Getting into interpretability a year ago was the best thing that could have happened to me as a scientist and curious human. I do think it might pan out successfully for my actual publications and scientific career, but more importantly beyond that, it is just a ton of fun and feels very fundamental.

It forces me to think more deeply, to learn more actual theory and methodologies, than previous years of my PhD. In retrospect I could and should have forced myself much earlier to really grapple with fundamental questions around these models. I always loved fundamental philosophical and cognitive science questions but I never actually formally engaged with them deeply on a technical level. Now I am almost on a daily basis formulating some hypothesis, testing it, trying to come up with explanations/intuitions together with my collaborators.

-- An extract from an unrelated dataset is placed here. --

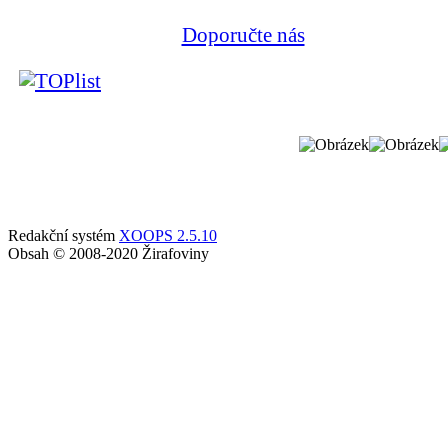
Doporučte nás
Redakční systém
XOOPS 2.5.10
Obsah © 2008-2020 Žirafoviny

A year ago I already had a vague sense I wanted to stay in academia after the PhD. Now I’m certain.

───

I wanted to write this blog post because (mechanistic) interpretability is such a unique subfield in AI. One could write a whole book just about the recent history of the field with its “two cultures” (academics and Anthropic/LessWrong/blog-post folks), flaws, personalities and meta-science questions. I really enjoyed the paper Mechanistic? (Saphra, Wiegreffe). In general when I pivot into a new field of research I appreciate position papers and philosophical takes much more than methods: it gives me a sense of where the field is currently at, and what direction people think the field should approach next. Similarly, my friend Marius had this great paper on empirically measuring the impact of interpretability findings: From Insights to Actions: The Impact of Interpretability and Analysis Research on NLP.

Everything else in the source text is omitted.